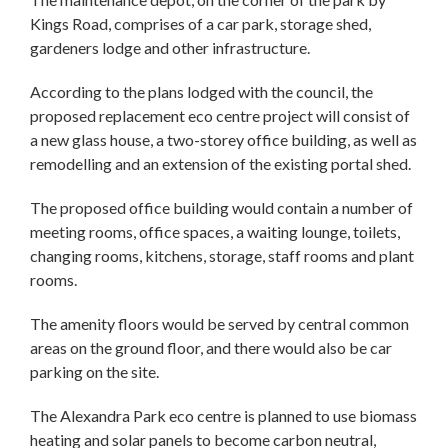
Kings Road, comprises of a car park, storage shed,
gardeners lodge and other infrastructure.
According to the plans lodged with the council, the
proposed replacement eco centre project will consist of
a new glass house, a two-storey office building, as well as
remodelling and an extension of the existing portal shed.
The proposed office building would contain a number of
meeting rooms, office spaces, a waiting lounge, toilets,
changing rooms, kitchens, storage, staff rooms and plant
rooms.
The amenity floors would be served by central common
areas on the ground floor, and there would also be car
parking on the site.
The Alexandra Park eco centre is planned to use biomass
heating and solar panels to become carbon neutral,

### Task requirements
Please output every entry above exactly, without the pictures.

### Final answer
Kings Road, comprises of a car park, storage shed,
gardeners lodge and other infrastructure.
According to the plans lodged with the council, the
proposed replacement eco centre project will consist of
a new glass house, a two-storey office building, as well as
remodelling and an extension of the existing portal shed.
The proposed office building would contain a number of
meeting rooms, office spaces, a waiting lounge, toilets,
changing rooms, kitchens, storage, staff rooms and plant
rooms.
The amenity floors would be served by central common
areas on the ground floor, and there would also be car
parking on the site.
The Alexandra Park eco centre is planned to use biomass
heating and solar panels to become carbon neutral,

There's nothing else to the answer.